Gelen lider Putin, Yeltsin’e verdiği sözü tutarak ona ve yakınlarına dokunmadı. Ama siyaset alanında her şeyi değiştirdi. Önce Yeltsin’in pek sevdiği büyük işadamlarını (“oligarkları”) Kremlin’den attı, kimisini içeri tıktı. Muhalif medyayı susturdu. Bu arada ülke bütünlüğünü sağlamak için, başka Çeçenistan olmak üzere, özerk cumhuriyet ve bölgeleri sindirdi. Petrol fiyatlarının iyi gitmesinden dolayı, şansı da vardı. Ve kısa sürede konumunu güçlendirdi. Yeniden ve daha güçlü bir şekilde “Büyük Rusya” söylemleri güçlendi. Batı ile ilişkiler zaman zaman gerginleşti. Seçimler ya (biraz da Sovyet dönemindekileri hatırlatarak) sembolikleşti, ya da (yerel yönetimler düzeyinde) büyük ölçüde kaldırıldı. Atama mekanizması ve merkeziyetçilik pekiştirildi. Demokrasinin yerine “huzur ve istikrar” söylemi geldi.

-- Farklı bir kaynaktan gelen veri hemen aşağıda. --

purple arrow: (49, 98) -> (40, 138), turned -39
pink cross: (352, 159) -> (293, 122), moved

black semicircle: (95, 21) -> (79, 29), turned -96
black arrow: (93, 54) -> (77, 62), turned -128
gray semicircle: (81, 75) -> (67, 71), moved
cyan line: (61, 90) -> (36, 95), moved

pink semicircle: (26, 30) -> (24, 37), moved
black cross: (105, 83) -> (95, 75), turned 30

Yeltsin çok hırslıydı. Bu hırsıyla Gorbaçov’u devirmek için (kimilerine göre belki de “kurtarılabilecek ve reforme edilebilecek olan”) Sovyetler Birliği’nin dağılmasına öncülük etti. Görünüşte demokratik ve çoğulcuydu. Basın özgürlüğü için bazı adımlar attı. Ama 1993 sonbaharında olduğu gibi, muhaliflerine karşı silah ve sert baskı yöntemleri kullanmaktan da çekinmedi. Kendisini destekler görünen Batı’ya karşı önemli ve bazen karşılıksız tavizler verdi.

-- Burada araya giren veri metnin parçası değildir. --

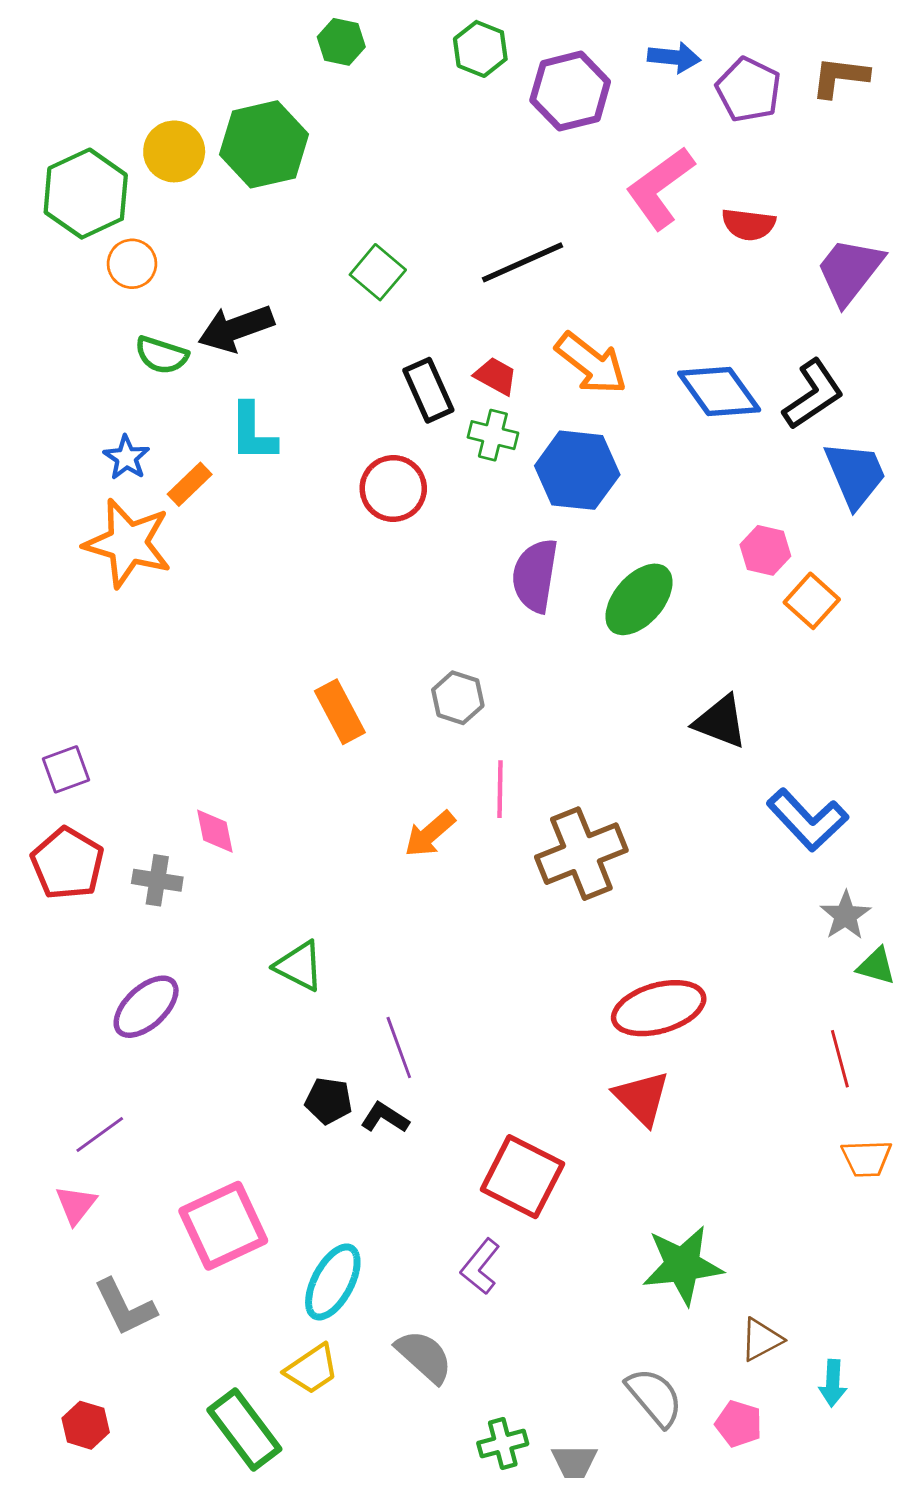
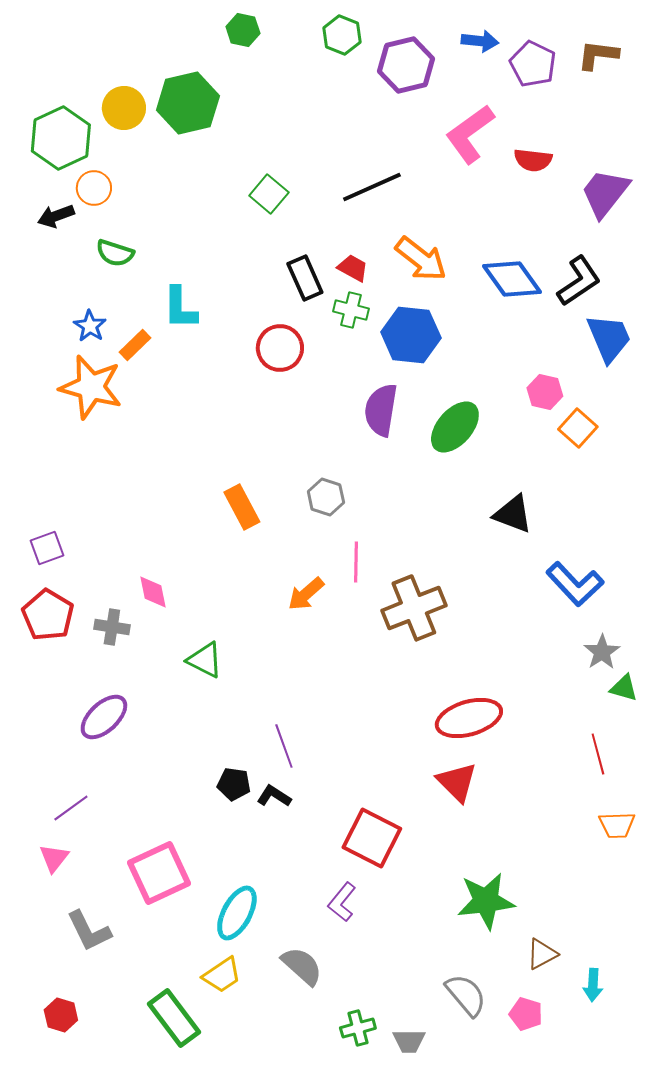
black arrow: (236, 328) -> (56, 216), moved, size x0.7
green triangle: (299, 966) -> (205, 660), moved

Kendisini çok seviyor, kimseye aldırmıyordu. Keyfi tavırları çoktu. Kameralar önünde bakanlar kurulu üyelerini “Yanlış oturmuşsunuz; sen oradan kalk, sen buraya otur” diye ezdiği oldu. İçkiye düşkündü. Dünya liderlerinin karşısına defalarca içkili çıktı; bazen uçağından dışarı çıkamadı, bazen orkestra yönetti, bazen sekreterine çimdik attı.

Kabaydı, kararlıydı. Gorbaçov gibi eşini “ortalarda dolaştırmadı”. Bu yönleriyle önce “Rus mujikleri”nin hoşuna gitti. Ama yıllar geçtikçe halkın nefretini kazandı. İktidarı terk ettiğinde reytingleri yüzde 3’ün altına düşmüştü.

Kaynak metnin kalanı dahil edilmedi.